### To do
Check each line of the entries below for the word "para", and copy out the ones that have it.

(Information given begins)

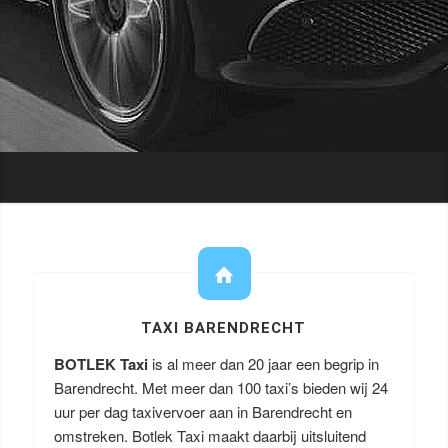
TAXI BARENDRECHT
BOTLEK Taxi
is al meer dan 20 jaar een begrip in
Barendrecht. Met meer dan 100 taxi’s bieden wij 24
uur per dag taxivervoer aan in Barendrecht en
omstreken. Botlek Taxi maakt daarbij uitsluitend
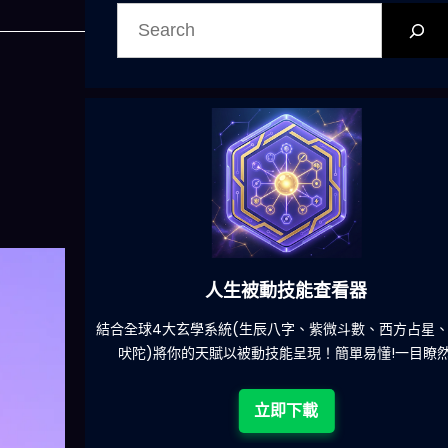
搜
尋
人生被動技能查看器
餐吃什麽的煩
結合全球4大玄學系統(生辰八字、紫微斗數、西方占星
吠陀)將你的天賦以被動技能呈現！簡單易懂!一目瞭然
立即下載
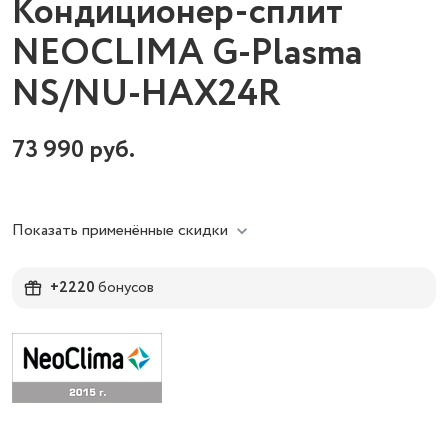
Кондиционер-сплит
NEOCLIMA G-Plasma
NS/NU-HAX24R
73 990
руб.
Показать применённые скидки
+2220
бонусов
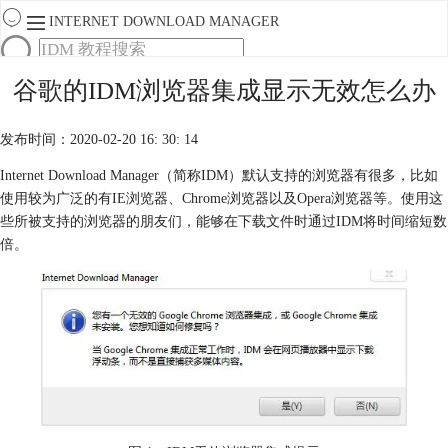
INTERNET DOWNLOAD MANAGER
首页
谷歌的IDM浏览器集成显示无效怎么办
产品
下载
发布时间：2020-02-20 16: 30: 14
服务
购买
Internet Download Manager（简称IDM）默认支持的浏览器有很多，比如
使用较为广泛的有IE浏览器、Chrome浏览器以及Opera浏览器等。使用这
些所被支持的浏览器的朋友们，能够在下载文件时通过IDM将时间缩短数
倍。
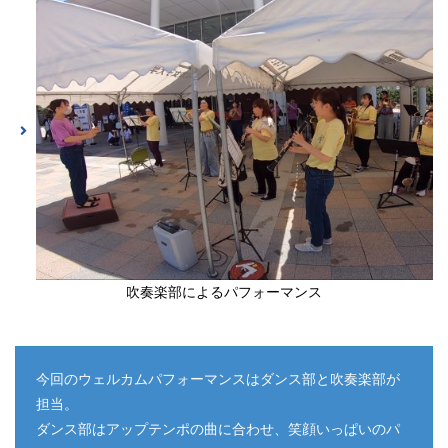
吹奏楽部によるパフォーマンス
今回のウェルカムパフォーマンスはダンス部と吹奏楽部が
担当。
ダンス部はアップテンポの曲に合わせ、笑顔いっぱいのパ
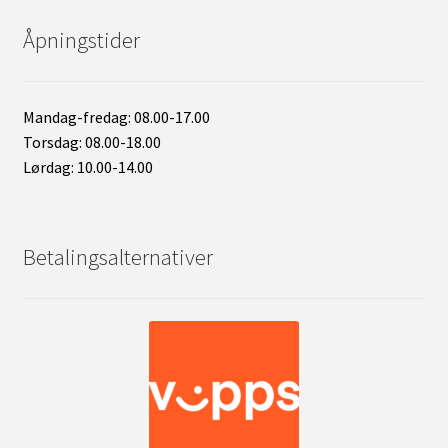
Åpningstider
Mandag-fredag: 08.00-17.00
Torsdag: 08.00-18.00
Lørdag: 10.00-14.00
Betalingsalternativer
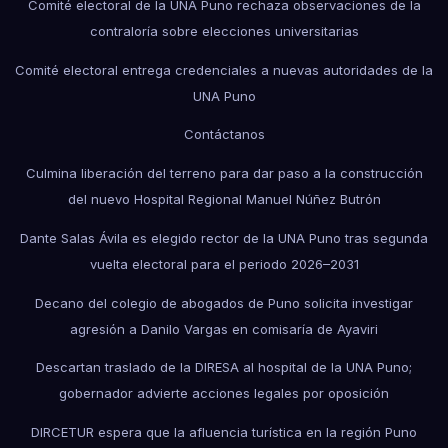
Comité electoral de la UNA Puno rechaza observaciones de la
contraloría sobre elecciones universitarias
Comité electoral entrega credenciales a nuevas autoridades de la
UNA Puno
Contáctanos
Culmina liberación del terreno para dar paso a la construcción
del nuevo Hospital Regional Manuel Núñez Butrón
Dante Salas Ávila es elegido rector de la UNA Puno tras segunda
vuelta electoral para el periodo 2026–2031
Decano del colegio de abogados de Puno solicita investigar
agresión a Danilo Vargas en comisaría de Ayaviri
Descartan traslado de la DIRESA al hospital de la UNA Puno;
gobernador advierte acciones legales por oposición
DIRCETUR espera que la afluencia turística en la región Puno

(Information given ends)

### Your solution
Culmina liberación del terreno para dar paso a la construcción
vuelta electoral para el periodo 2026–2031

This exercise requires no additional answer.